But I have had a long time to think about it. I knew leaving Liam would hurt him, it would cause him to become more dark, more of a recluse, only because I know something he doesn’t. I happen to know a prophecy which brought us together in the first place. And as I’m on my way to DeLuca to fry his ass, I can’t help but think of what the scrolls said to make me come to him, and which led to me falling in love with a man who’s love I should never gain, at least not unless I want a possible end to all I hold dear.

I wonder if he felt it. The connection… the craving for one another’s blood… I wanted to taste him so badly so many times, and I couldn’t. I couldn’t allow myself to seem anything but human. And I know he wanted to drink from me. But I couldn’t allow it. If he had he would have been bound. In more then one way, and I don’t wish that, I don’t need to grow stronger, and if he does…with his destiny… no… no matter how much I would like to tell him that I was not just another woman to forget, I still can’t…Hell apparently he hasn’t forgotten, anyway. He has to know something, feel something. Liam… dear Lord in heaven what if he knows about what our blood exchange could do? I’m not what he is, but … I’m what he craves. He shuns his humanity, and I needed it in order to have a child…
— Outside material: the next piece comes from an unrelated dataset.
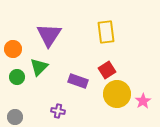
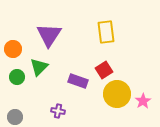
red square: moved 3 px left
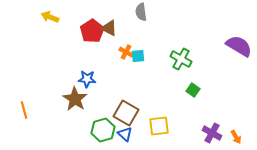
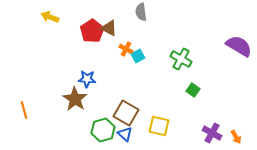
orange cross: moved 3 px up
cyan square: rotated 24 degrees counterclockwise
yellow square: rotated 20 degrees clockwise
I suppose I need to start at the beginning. I remember like it was yesterday. My breed you see comes into puberty quite young, and I’m not as young as I look, even if I do act it…mentally I am the age I look, when I’m not forced to grow up…but the point is, a human mate would produce a child that would not survive or possibly the father would not even survive intercourse. A demon would cause the child to be too uncontrollable. It would turn out fine, somewhat in the middle, or just plain evil. They could be deformed and so on. But Liam, he is half and half, he is also from the needed blood pool. Only thing is he … well… ah this is too much. I fell in love with a man I only wanted to use, and apparently he still wants me. I never told him what I was but I know he could sense it. I know he felt it.

I know he loved me in his own way. I’m sure of it. Damn it why must I admit it to myself? Why do I torture myself? Oh I know because I want to be with a man who if he knew what I was would A. Kill me, or try, or B. He would use me to his advantage. He would hate me maybe? Oh F*ck I can’t keep doing this. I ran from him and he found me, If my need to hurt, my need to be in the spotlight hadn’t overpowered my good sense I wouldn’t be in this place. I wouldn’t be going to DeLuca’s residence in the middle of the night. I wouldn’t be actually afraid… I’m not afraid of Zack Riley, I not afraid of being the first woman against a man, but I was afraid of Liam. In the ring I think it would be a different story, but this man was someone who got what he wanted. He apparently wanted me.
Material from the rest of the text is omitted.